The development of an accurate estimation and baseline budget for the project is the primary method of resolving perspective issues. Additionally, control measures allow project managers to evaluate costs and funds to enable the fulfillment of set goals. Furthermore, it is critical to keep a record of spending and compare it with the planned budget to ensure adherence and proper execution. Finally, communication with stakeholders should update them on the status and advancement of the project, which is crucial for its success. Effective resource planning is arguably the biggest challenge to project costs since other challenges are triggered and compounded by it.

References

Abbasi, N., Wajid, I., Iqbal, Z., & Zafar, F. (2014). Project failure case studies and suggestion. International Journal of Computer Applications, 86(6).

Lock, D., (2017). The essentials of project management. 4th Ed. London: Routledge

Harrison, F., & Lock, D. (2017). Advanced Project Management. London: Routledge.

Kerzner, H., and Kerzner H. R., (2017). Project management: a systems approach to planning, scheduling, and controlling. 11th Ed. New Jersey: John Wiley & Sons.

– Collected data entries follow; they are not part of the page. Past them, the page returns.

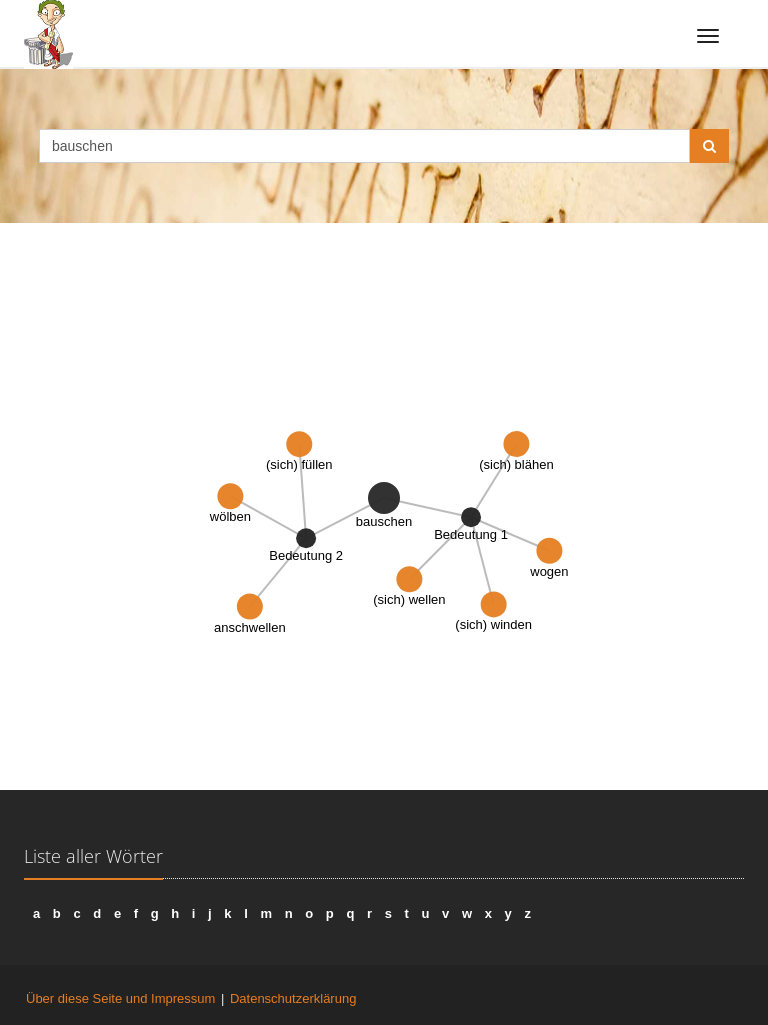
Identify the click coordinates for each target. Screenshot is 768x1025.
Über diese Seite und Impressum (120, 998)
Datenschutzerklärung (293, 998)
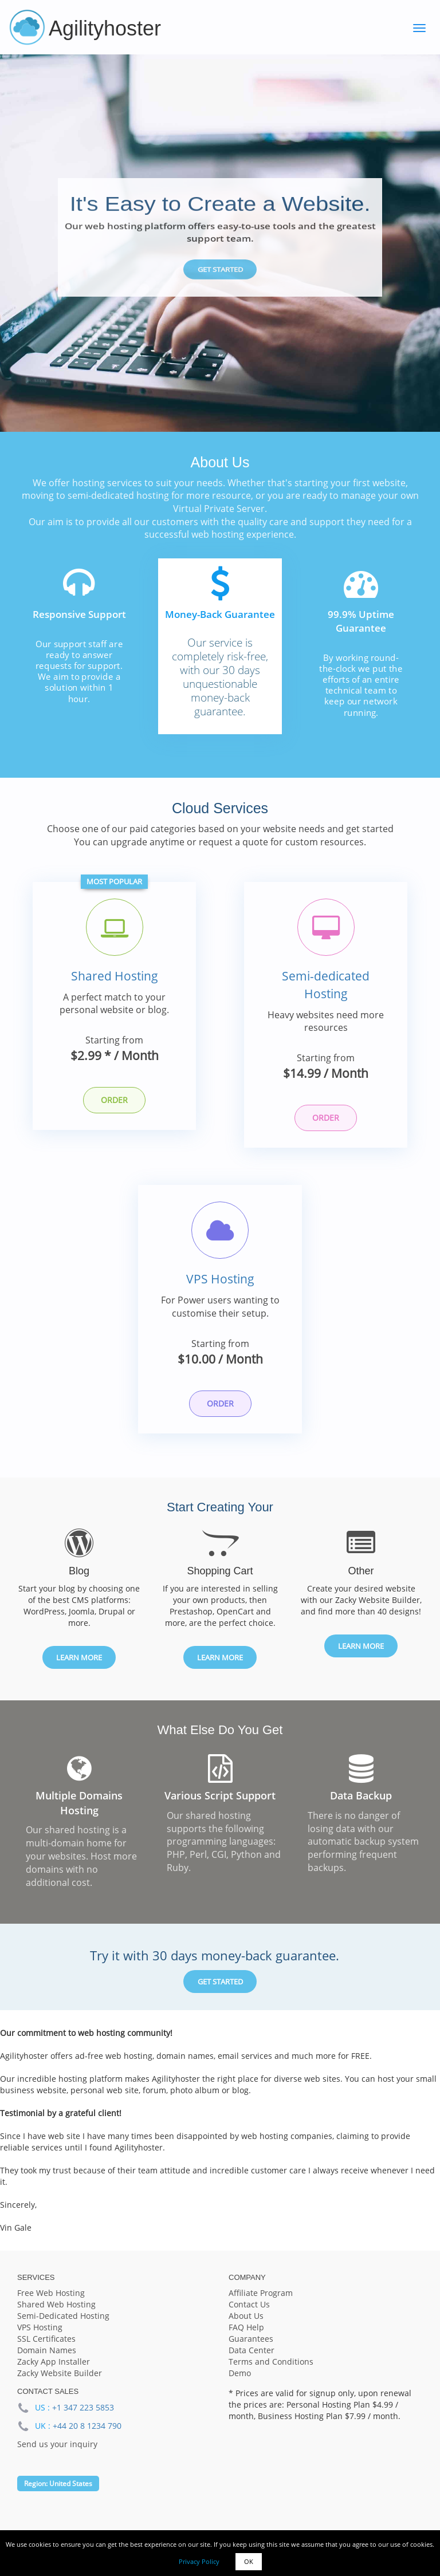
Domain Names (46, 2358)
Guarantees (251, 2347)
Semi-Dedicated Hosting (63, 2324)
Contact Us (249, 2312)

Larson, E. W., & Gray, C. F. (2015). A Guide to the Project Management Body of Knowledge: PMBOK (®) Guide. Project Management Institute.

James, D. (2016). The benefits of a joint venture for pathology. The Health service journal, 126(6494), 24-25.

Martinelli, R. J., & Milosevic, D. Z. (2016). Project management toolbox: tools and techniques for the practicing project manager. New York, John Wiley & Sons.

Reuer, J. J., Klijn, E., & Lioukas, C. S. (2014). Board involvement in international joint ventures. Strategic Management Journal, 35(11), 1626-1644.

Rose, K. (2013). A Guide to the Project Management Body of Knowledge (PMBOK). e1-e1.

Sharp, J., & Peters, J. (2017). The Management of a Student Research Project. London: Routledge.

Yan, A., & Luo, Y. (2016). International Joint Ventures: Theory and Practice: Theory and Practice. 1st Ed. London. Routledge.